On a side note, the convolutions (both in Caffe and Torch, if I see correctly) all have a bias term, but that will be rendered meaningless by the following batch normalization.

liuzhuang13 commented 8 years ago

Yeah, the learnable beta should be there. I'll correct it, thanks for pointing out.

In the Torch code, we followed fb.resnet.torch's initialization. If the cudnn version >4.0 I think there's no bias, check this line https://github.com/liuzhuang13/DenseNet/blob/master/densenet.lua#L87

f0k commented 8 years ago

https://github.com/liuzhuang13/DenseNet/blob/master/densenet.lua#L87

:+1: Didn't see this (I don't know Torch, didn't expect a way to change this globally). You should probably still add bias_term=False in the Caffe model then.

I've written a Lasagne implementation for the CIFAR-10 experiments: https://github.com/Lasagne/Recipes/pull/84 I noticed that your 40-layer network has 41 layers with trainable weights (40 convolutions, one dense layer). And I'm getting more parameters than you (1.2M instead of 1.0M for the smallest network) -- maybe I'm doing something wrong. Let's see if I can reproduce the results. Cheers!

liuzhuang13 commented 8 years ago

Yeah, I already changed the bias_term in both conv and scale layer, thank you for pointing out bugs :)

Also, thank you for reimplementing it in Lasagne, it's exciting! But it's unclear to me why our 40-layer densenet has 41 layers. Each dense block has 12 layers, and there is one conv layer before entering the first dense block, two transition conv layers, and one final dense layer, so in total it's 12 * 3 + 1 + 2 + 1 = 40 layers.

I took a look at your code, probably your line 74 should be changed to (depth-4)//num_blocks. Note that transition layers have weight layers too!

Cheers!

f0k commented 8 years ago

Each dense block has 12 layers, and there is one conv layer before entering the first dense block, two transition conv layers, and one final dense layer

Ah, thanks, that was it! Mine had a transition layer after the third dense block. With this setup (and keeping 5000 examples for validation), I got 8.99% test error without data augmentation, and 5.25% with augmentation. This matches your result of 5.24% with augmentation, but not your 7% without augmentation. Will fix the architecture to remove the superfluous transition layer and re-run.

I took a look at your code, probably your line 74 should be changed to (depth-4)//num_blocks.

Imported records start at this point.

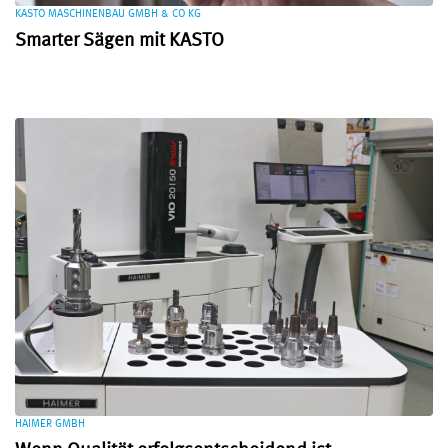
KASTO MASCHINENBAU GMBH & CO KG
Smarter Sägen mit KASTO
HAIMER GMBH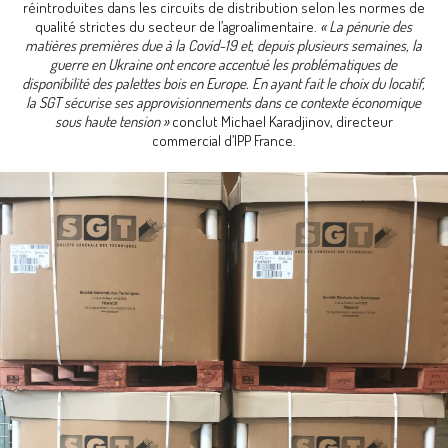
réintroduites dans les circuits de distribution selon les normes de
qualité strictes du secteur de l’agroalimentaire.
« La pénurie des
matières premières due à la Covid-19 et, depuis plusieurs semaines, la
guerre en Ukraine ont encore accentué les problématiques de
disponibilité des palettes bois en Europe. En ayant fait le choix du locatif,
la SGT sécurise ses approvisionnements dans ce contexte économique
sous haute tension »
conclut Michael Karadjinov, directeur
commercial d’IPP France.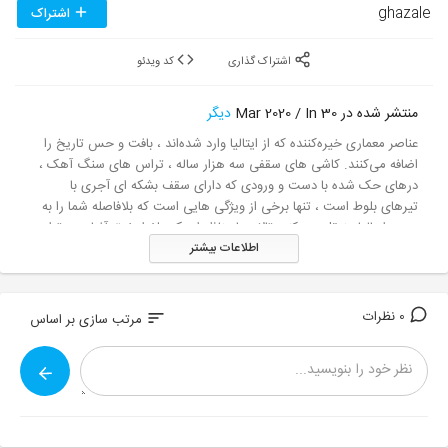
ghazale
اشتراک
اشتراک گذاری
کد ویدئو
منتشر شده در 30 Mar 2020 / In
دیگر
عناصر معماری خیره‌کننده که از ایتالیا وارد شده‌اند ، بافت و حس تاریخ را
اضافه می‌کنند. کاشی های سقفی سه هزار ساله ، تراس های سنگ آهک ،
درهای حک شده با دست و ورودی که دارای سقف بشکه ای آجری با
تیرهای بلوط است ، تنها برخی از ویژگی هایی است که بلافاصله شما را به
حومه ایتالیا منتقل می کند. تالاب با مناظر از یک علفزار غرق آفتاب به تراس
اطلاعات بیشتر
استخر باز می شود. چیدمان سازه ها روی خاصیت از زیبایی طبیعی محیط
استفاده می کند. Dine al fresco را در چمن قرمزهایی که توسط لوستر
روشن است ، قدم بزنید و در امتداد رودخانه قدم بزنید ، یک بازی روحیه ای
از تنیس یا توپ بوکس را انجام دهید و از باغ ، گل ، میوه و سبزیجات جمع
0 نظرات
sort
مرتب سازی بر اساس
آوری کنید - همه اینها و موارد دیگر در یک فضای نمناک ارائه می شود که
احساس می کند از راه دور ، با این حال نزدیک به آنچه را که منطقه خلیج
ارائه کرده است.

No, that 4 in your code is not actually a constant, it's 1 + num_blocks. That's why I changed it. My n = (depth - 1) // num_blocks is the number of layers of a dense block including the transition layer. I had missed the detail about not adding a transition after the last dense block.

f0k commented 8 years ago

I already changed the bias_term in both conv and scale layer

Okay, I'll close this issue then. We can keep discussing here.

liuzhuang13 commented 8 years ago

Did you add dropout=0.2 when there's no data augmentation? 8.99% is similar to the result we got without dropout using L=40, k=12

f0k commented 8 years ago

Did you add dropout=0.2 when there's no data augmentation?

Yes.

/edit: No. I had planned for it, but it was missing in the bn_relu_conv() makro.

liuzhuang13 commented 8 years ago

Well, we'll see. BTW, how long does it take to train in your environment?

f0k commented 8 years ago

Without the extra transition layer, I've got 40 layers with weights and 1019722 trainable parameters (this does not include the running average statistics of the batch normalization layers, as they're not trained by backpropagation).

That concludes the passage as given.